Outside pregnancy, insulin pump therapy (CSII) can improve glucose control, reduce risk of severe hypoglycaemia and improve quality of life with ∼20% pregnant women using CSII across the UK.25,26 Despite the theoretical advantages of CSII, there is currently little evidence supporting routine use of CSII in pregnancy. A meta-analysis of six studies (107 CSII vs. 106 MDI) showed comparable glucose control and pregnancy outcome.27 These studies were conducted over 20 years ago, with very small sample sizes (18 women per arm) and lacked power to detect differences in infant outcomes. Results from observational series of CSII versus MDI (mostly retrospective with selection biases) are conflicting, with some but not all, suggesting lower HbA1c levels.

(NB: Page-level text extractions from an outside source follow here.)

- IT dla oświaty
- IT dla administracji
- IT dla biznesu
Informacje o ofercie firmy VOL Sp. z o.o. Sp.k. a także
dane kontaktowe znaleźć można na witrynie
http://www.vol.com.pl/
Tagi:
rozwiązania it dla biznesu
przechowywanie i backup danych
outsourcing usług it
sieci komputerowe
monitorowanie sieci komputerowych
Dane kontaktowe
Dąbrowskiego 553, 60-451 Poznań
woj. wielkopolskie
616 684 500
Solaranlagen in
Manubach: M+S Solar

Most suggest that CSII is safe but inadequate for optimal maternal/foetal outcomes.28,29 Some suggest that for optimal efficacy, CSII works best when combined with real-time continuous glucose monitoring (CGM).

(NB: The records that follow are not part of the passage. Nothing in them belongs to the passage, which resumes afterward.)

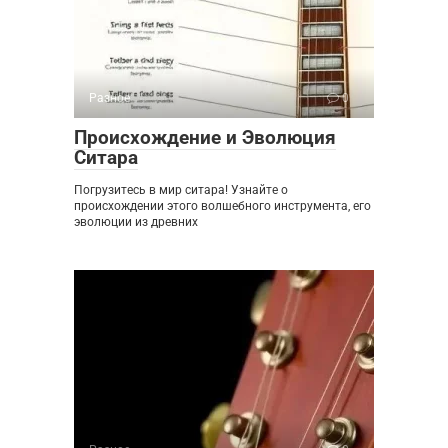
Разное
0
Происхождение и Эволюция
Ситара
Погрузитесь в мир ситара! Узнайте о
происхождении этого волшебного инструмента, его
эволюции из древних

The 2015 draft NICE guidelines advise considering CGM for pregnant women who have problematic severe hypoglycaemia (with or without impaired awareness of hypoglycaemia) or women with unstable blood glucose levels or to gain information about variability in blood glucose.3 The CGM devices available include traditional retrospective/professional (Medtronic Ipro2) and real-time CMG (Dexcom G4, Medtronic Enlite 2, Navigator 2). A recent innovation is the FreeStyle Libre Flash Glucose Monitoring System which represents an intermediate step between finger-stick glucose testing and real-time CGM. It can be worn for up to 14 days and does not require finger-stick tests for calibration, which could replace finger-stick glucose testing for women on MDI.

The future for diabetes technology looks optimistic. Ongoing trials (GlucoMOMS and CONCEPTT) will determine the clinical impact of retrospective and real-time CGM in type 1 diabetes pregnancy. Others are investigating the role of closed-loop insulin delivery, combining real-time CGM with CSII using a computer algorithm, with preliminary feasibility studies suggesting that this could provide consistently safe effective glucose control for many women with type 1 diabetes.30

Summary

Pregestational diabetes is a common medical complication of pregnancy and preconception planning is an essential component of care for affected women of childbearing age. Once pregnant, structured care in a multidisciplinary team setting is necessary to ensure optimal outcomes. Although significant progress has been made, these women and their offspring remain to have a significantly elevated risk of multiple adverse complications. Structured programmes using information technology and enabling access to novel technologies may facilitate our goal of ensuring an outcome closer to that of a pregnancy unaffected by diabetes.

Conflict of interest: None declared.